ISBN 978-1-935248-04-0
1. Humanity--Fiction. 2. Self-actualization (Psychology)
--Fiction. 3. Forgiveness--Fiction. 4. Optimism--Fiction. 5. Psychological fiction. I. Title.
PS3607.R39935D58 2009
813’.6--dc22
2009030901
For Florence B
Contents
Chapter 1
Chapter 2
Chapter 3
Chapter 4
Chapter 5
Chapter 6
Chapter 7
Chapter 8
Chapter 9
Chapter 10
Chapter 11
Chapter 12
The Author
Chapter 1
We were in darkness. It was our home. The vertical, cylindrical hollow was about two feet in diameter—tight for three adults, just large enough for us to breathe up against each other or to shuffle slowly in a bumping, awkward revolution.

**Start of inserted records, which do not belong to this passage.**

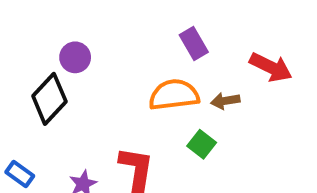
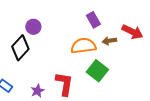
brown arrow: (225, 101) -> (109, 41), moved
green square: (202, 144) -> (97, 71), size x1.5

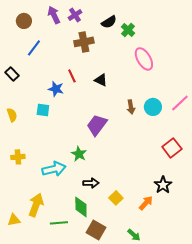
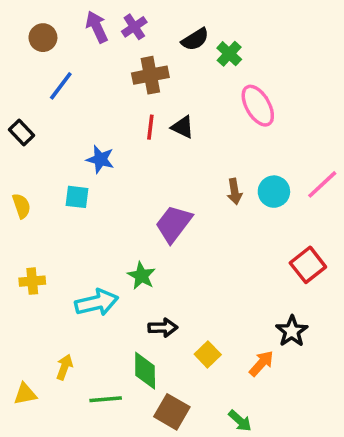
red line: (72, 76) -> (150, 127), moved, turned 32
black triangle: (101, 80) -> (183, 127), moved
yellow arrow: (36, 205) -> (64, 367), size x0.6

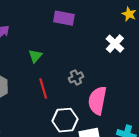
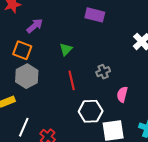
pink semicircle: (97, 100) -> (122, 94), size x0.6

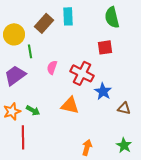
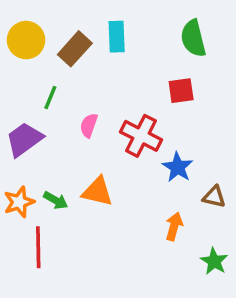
yellow circle: (14, 34) -> (26, 40), moved
green line: (30, 51) -> (50, 98), turned 32
orange triangle: (70, 105) -> (97, 192), moved
orange arrow: (87, 147) -> (174, 226), moved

The curved inside surface of the wall had a nubbled texture against my fingertips like painted concrete. The slick feeling reminded me of a water-resistant finish, perhaps a high-gloss bathroom sealant or a hard resin. I couldn’t scratch it. I couldn’t see the floor in the dark, and I didn’t have the maneuvering space to bend down and touch it with my hands, but I prodded it with my toes and decided that it was probably a grid of metal bars welded together. The grid spaces were not quite large enough for a toe to get stuck.
The flat ceiling, a few inches above my head, was made of the same nubbly solid material as the walls. It was punctured with perfectly round holes like bullet holes, each about the width of a finger. I stuck my index finger up into a hole as far as I could, but all I felt was a narrow shaft. Air and fluid bubbled continuously out of the holes and made a mumbling garble of sound that filled up the space around us. Without the air trickling in we would have asphyxiated. Without the liquid dribbling on our hair and running down the sides of the tube, we would have dehydrated.
At first I thought the liquid was blood. They, whoever they were who had put us in here, had a refined enough sense of malice to feed us blood. It was warm but not hot, viscous but not oily, and I imagined that it had a salty and sweet smell, although I had trouble distinguishing the odor of one thing from another in that cramped space. Maybe the salt smell came out of our own naked and perspiring bodies.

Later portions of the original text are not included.